De essentie van de problematiek is nochtans relatief eenvoudig samen te vatten. Laten we dit even doen in vraag en antwoordvorm zoals een politieverhoor.

Wat is de doelstelling van de wetgever met de voorgestelde regeling ?

Door het arrest van het Grondwettelijk Hof van 10 juli 2014 is de specifieke pensioenregeling bij de politie vernietigd omdat ze strijdig is met de Grondwet (miskenning van het gelijkheidsbeginsel). Daardoor valt iedereen bij de politie onder de pensioenregeling van de overige ambtenaren. Dit betekent dat het vervroegd pensioen pas ingaat vanaf 62 jaar. Degenen met een “lange loopbaan” kunnen nog vanaf 60 jaar met pensioen.

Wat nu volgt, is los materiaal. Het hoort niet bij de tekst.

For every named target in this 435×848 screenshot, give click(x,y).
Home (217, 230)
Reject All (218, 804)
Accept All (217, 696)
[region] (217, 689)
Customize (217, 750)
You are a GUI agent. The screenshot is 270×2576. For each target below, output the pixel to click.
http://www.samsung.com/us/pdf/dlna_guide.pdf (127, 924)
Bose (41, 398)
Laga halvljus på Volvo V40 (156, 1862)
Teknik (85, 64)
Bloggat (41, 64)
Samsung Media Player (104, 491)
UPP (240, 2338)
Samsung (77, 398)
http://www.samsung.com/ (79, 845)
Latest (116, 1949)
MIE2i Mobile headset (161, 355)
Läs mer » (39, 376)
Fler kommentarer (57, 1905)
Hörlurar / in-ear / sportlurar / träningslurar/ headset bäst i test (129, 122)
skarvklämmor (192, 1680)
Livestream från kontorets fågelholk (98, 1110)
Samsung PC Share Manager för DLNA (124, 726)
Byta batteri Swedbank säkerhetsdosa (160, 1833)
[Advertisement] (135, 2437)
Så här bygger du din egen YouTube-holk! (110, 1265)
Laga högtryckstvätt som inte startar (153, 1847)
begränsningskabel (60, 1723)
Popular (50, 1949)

Alle politieleden die voorheen met vervroegd pensioen konden beneden de leeftijd van 60 jaar zien zich daardoor verplicht van de ene dag op de andere om ten minste 2 tot 8 jaar langer te werken. Dit is asociaal voor het personeel dat hierdoor getroffen wordt.

De overgangsregeling is een sociale maatregel voor de politiemensen die het grootste slachtoffer zijn van het arrest : zij die plots jaren langer moeten werken.

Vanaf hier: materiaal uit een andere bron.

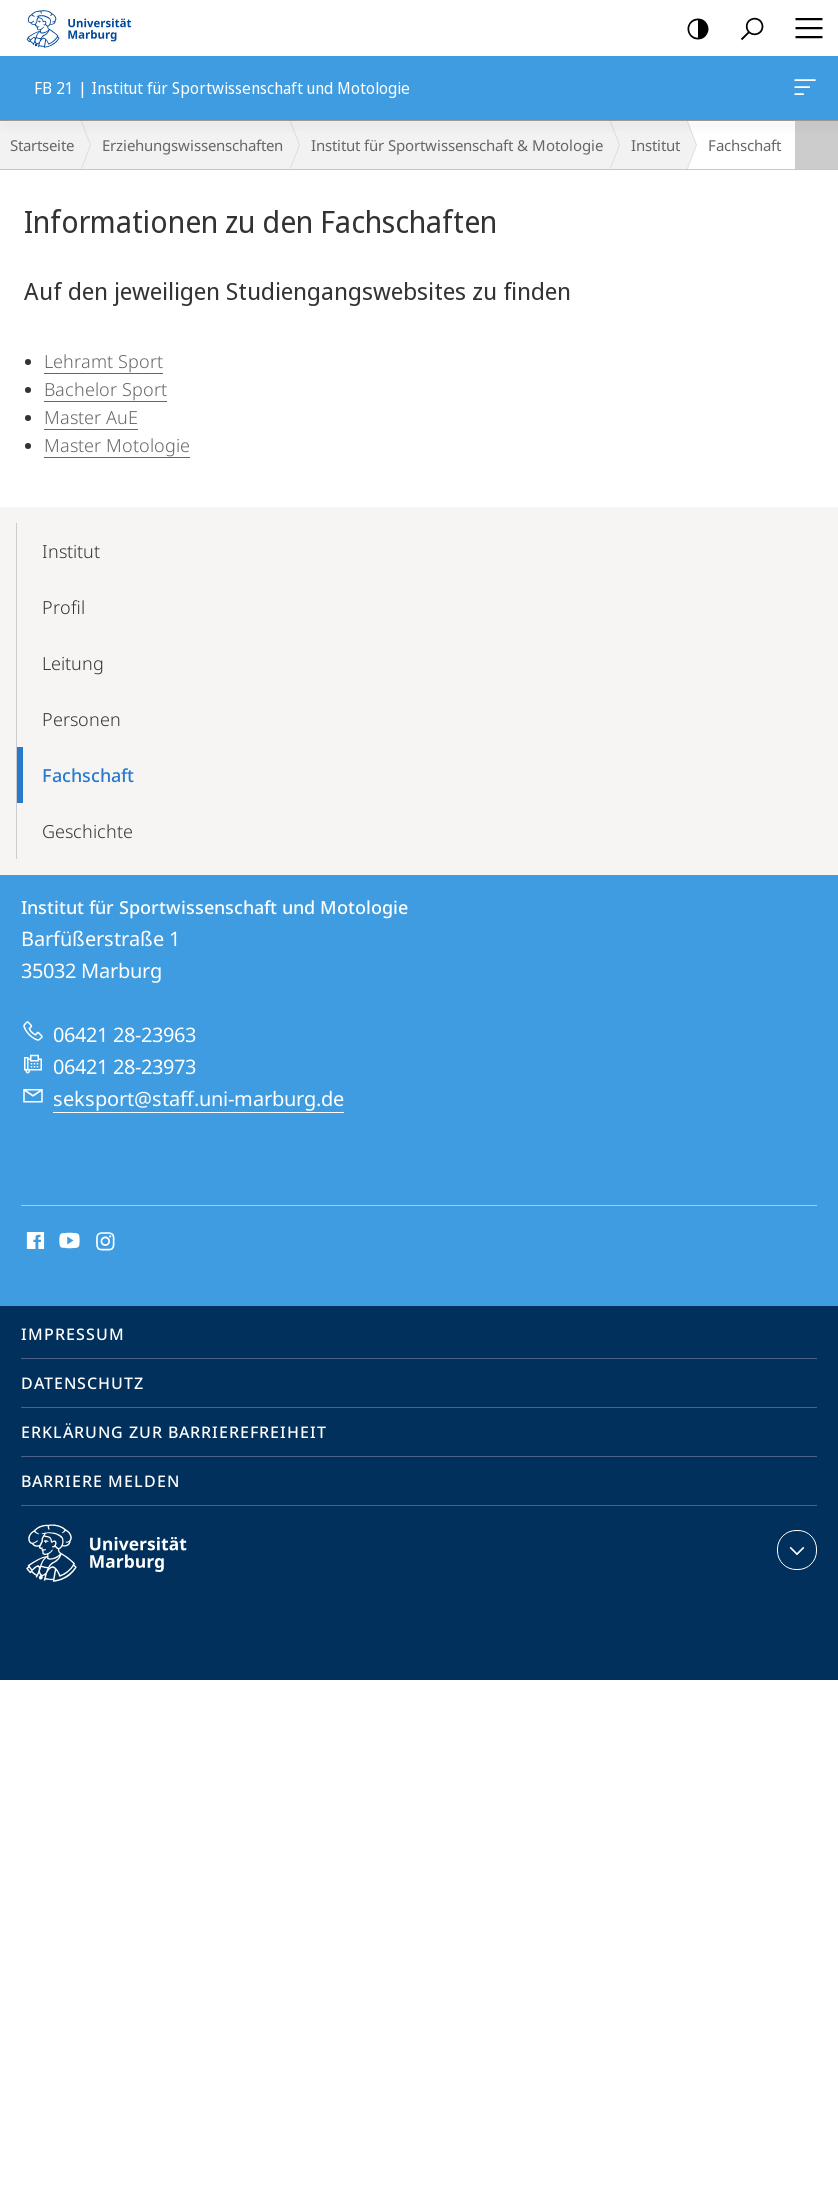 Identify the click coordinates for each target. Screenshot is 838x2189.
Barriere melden (100, 1481)
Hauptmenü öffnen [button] (803, 28)
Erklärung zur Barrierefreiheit (174, 1432)
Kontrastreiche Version (691, 29)
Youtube (67, 1242)
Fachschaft (88, 775)
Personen (81, 719)
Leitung (73, 663)
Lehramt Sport (103, 361)
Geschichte (87, 831)
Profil (63, 607)
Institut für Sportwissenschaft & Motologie (457, 145)
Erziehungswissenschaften (192, 145)
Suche (745, 29)
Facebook (33, 1242)
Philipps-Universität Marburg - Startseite (85, 28)
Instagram (106, 1242)
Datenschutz (82, 1383)
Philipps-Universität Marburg (124, 1569)
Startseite (42, 145)
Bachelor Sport (105, 389)
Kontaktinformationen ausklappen (794, 1550)
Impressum (73, 1334)
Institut (655, 145)
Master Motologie (117, 445)
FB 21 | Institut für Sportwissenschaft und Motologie (803, 91)
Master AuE (91, 417) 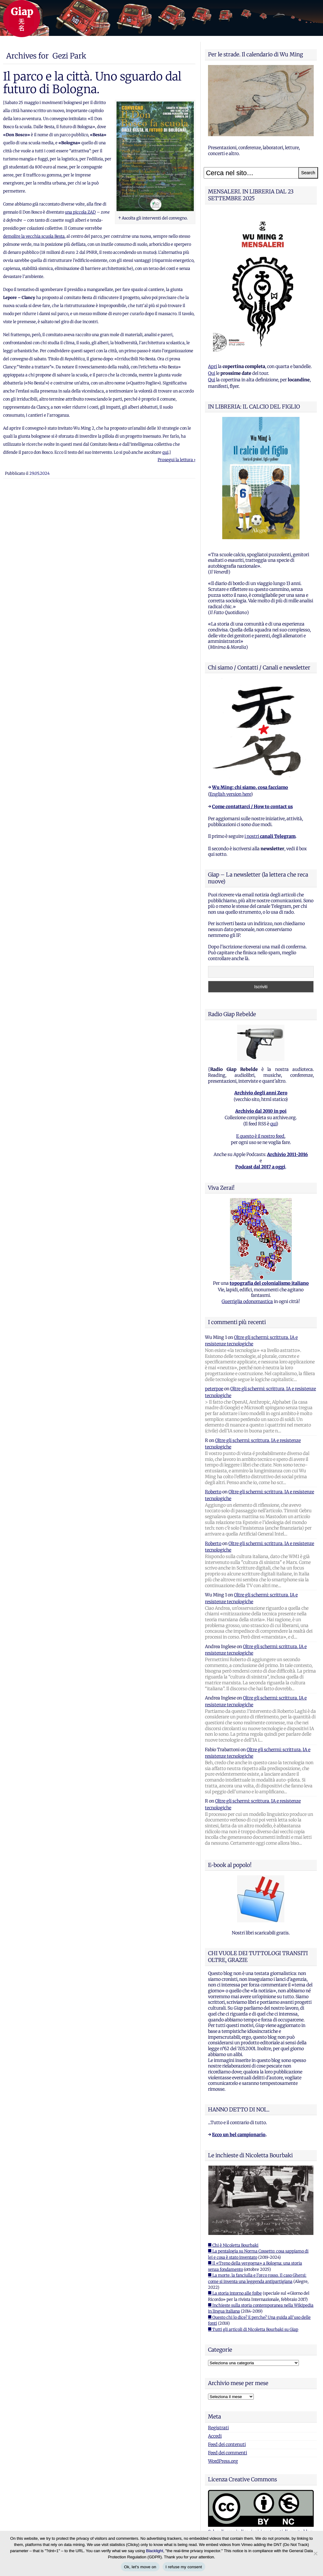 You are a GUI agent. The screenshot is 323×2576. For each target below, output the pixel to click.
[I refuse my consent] (315, 2553)
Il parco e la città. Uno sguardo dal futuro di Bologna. (92, 82)
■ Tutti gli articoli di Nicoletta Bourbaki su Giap (253, 2329)
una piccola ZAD (80, 212)
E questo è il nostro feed (260, 1136)
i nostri (269, 836)
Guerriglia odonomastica (247, 1301)
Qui (211, 373)
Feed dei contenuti (227, 2444)
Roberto (213, 1492)
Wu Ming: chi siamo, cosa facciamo (250, 787)
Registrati (218, 2428)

Wat houdt die regeling in ?

De regeling maakt een onderscheid tussen 2 categorieën bij het politiepersoneel :

  • Zij die op ten hoogste 1 jaar van hun vervroegd pensioen stonden op datum van het arrest dienen geen extra jaren te werken ;
  • Zij die op meer dan 1 jaar van hun vervroegd pensioen stonden, zullen kunnen stoppen met werken vanaf 58 jaar.

De maatregel voor de eerste categorie is al gestemd door het Parlement en wordt weldra in het Staatsblad gepubliceerd. De overheid vraagt nu aan de vakbonden in hoever we akkoord kunnen gaan met het ontwerp van 2e maatregel zoals dat menigmaal werd aangepast in de loop van de onderhandelingen.

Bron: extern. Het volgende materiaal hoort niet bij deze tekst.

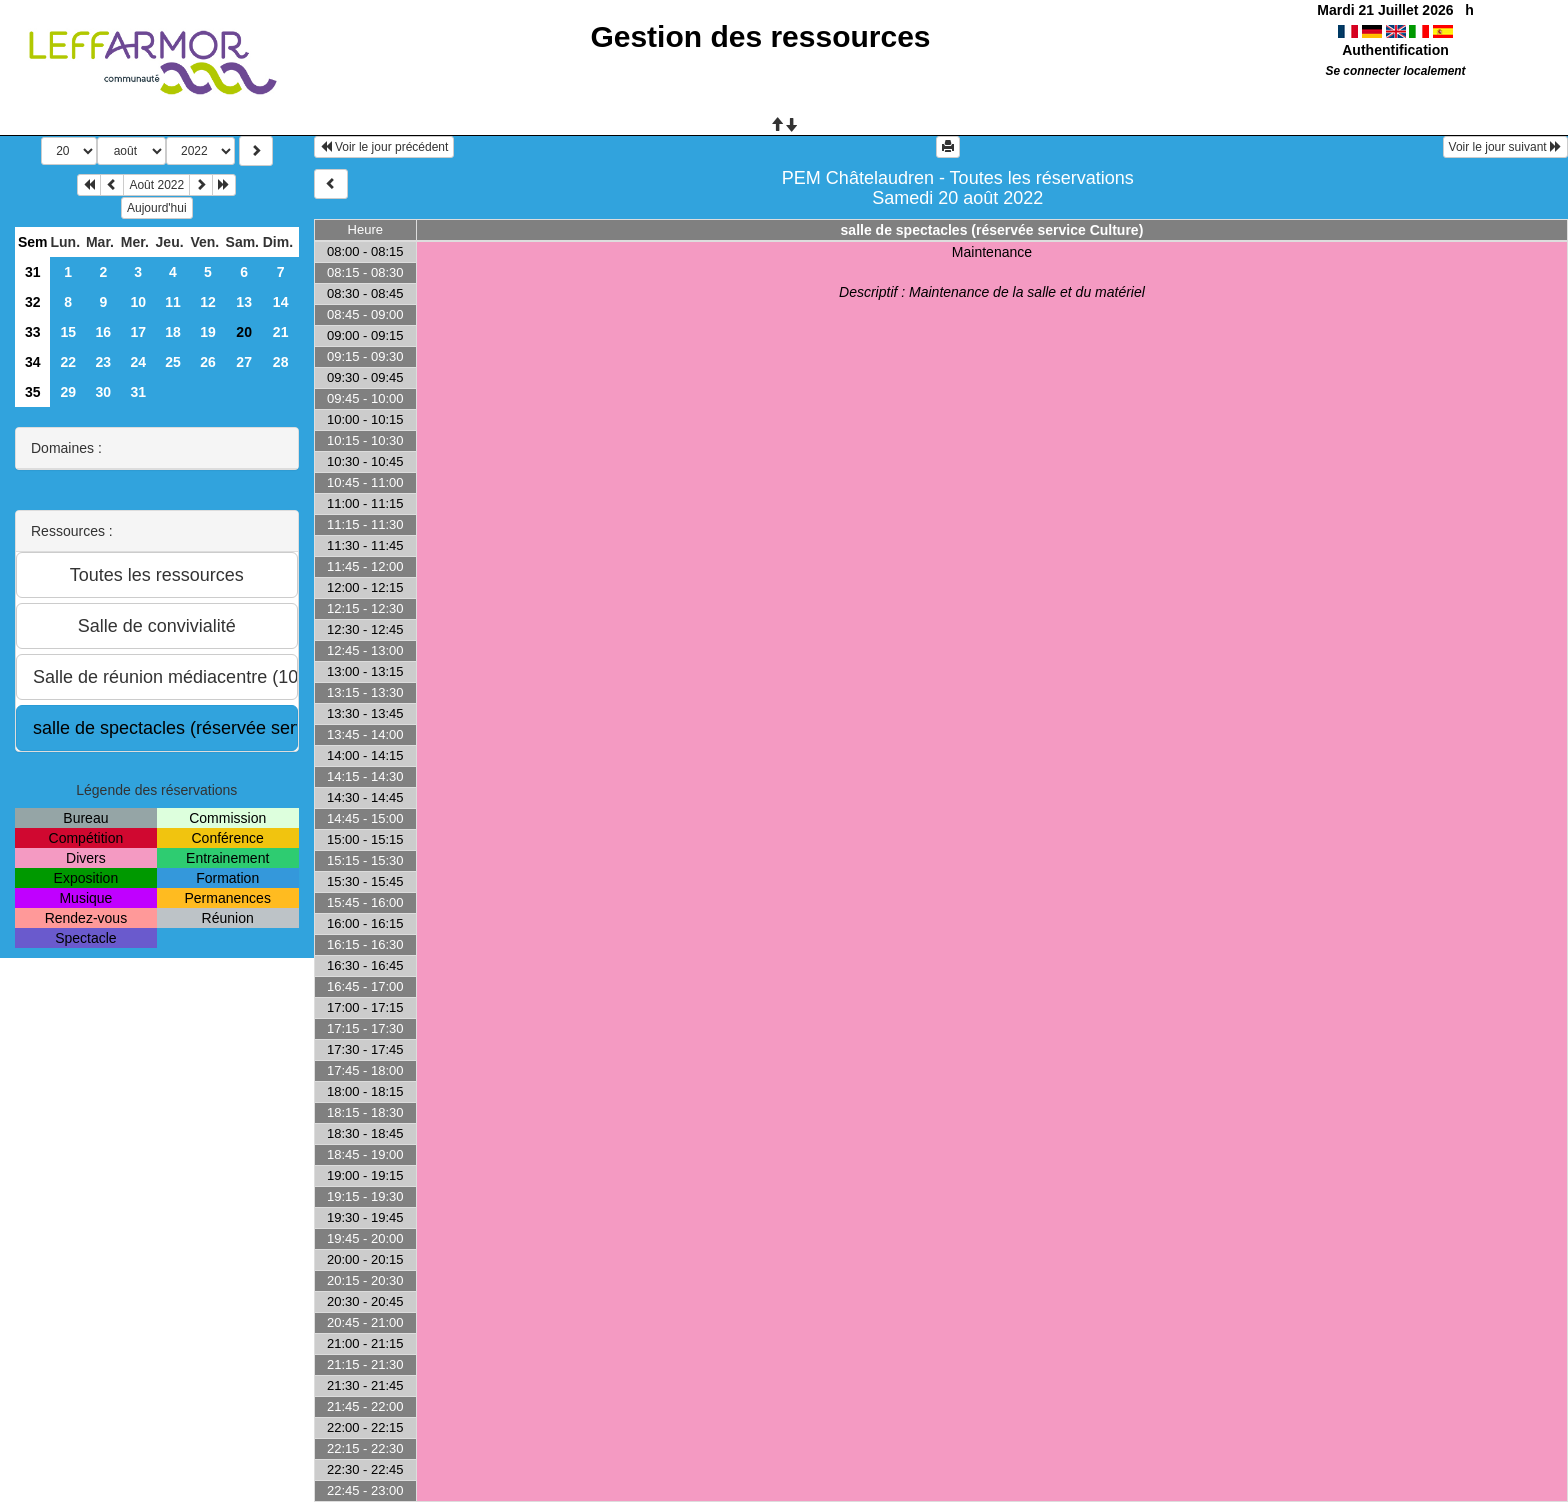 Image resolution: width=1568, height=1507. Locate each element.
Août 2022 (156, 185)
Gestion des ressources (760, 36)
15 (68, 332)
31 (33, 272)
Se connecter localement (1395, 71)
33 (33, 332)
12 (208, 302)
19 (208, 332)
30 (104, 392)
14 (281, 302)
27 (244, 362)
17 (138, 332)
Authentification (1395, 50)
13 (244, 302)
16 (104, 332)
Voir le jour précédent (384, 147)
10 (138, 302)
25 (173, 362)
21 (281, 332)
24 (138, 362)
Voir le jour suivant (1505, 147)
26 (208, 362)
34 (33, 362)
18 (173, 332)
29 (68, 392)
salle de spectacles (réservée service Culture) (992, 230)
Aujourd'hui (157, 208)
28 (281, 362)
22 (68, 362)
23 (104, 362)
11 (173, 302)
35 (33, 392)
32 (33, 302)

Zijn de politieleden hun verworven pensioenrechten nu definitief kwijt ?

Deze regeling doet daar geen enkele uitspraak over. Dat zullen we pas weten nadat het debat over de grote pensioenhervorming heeft plaats gevonden. Dat debat kan nog wel meerdere jaren aanslepen. Vandaar de behoefte aan een regeling die ons depanneert voor onbepaalde duur. Om te vermijden dat deze regeling ook onmiddellijk zou worden vernietigd zoals onze vroegere pensioenregeling heeft de wetgever de minimum uitstapleeftijd verhoogd naar 58 jaar. Het Grondwettelijk Hof had immers expliciet het te grote verschil bekritiseerd tussen de laagste pensioenleeftijden bij de politie (54 en 56 jaar) en de hoogste pensioenleeftijden (62 jaar).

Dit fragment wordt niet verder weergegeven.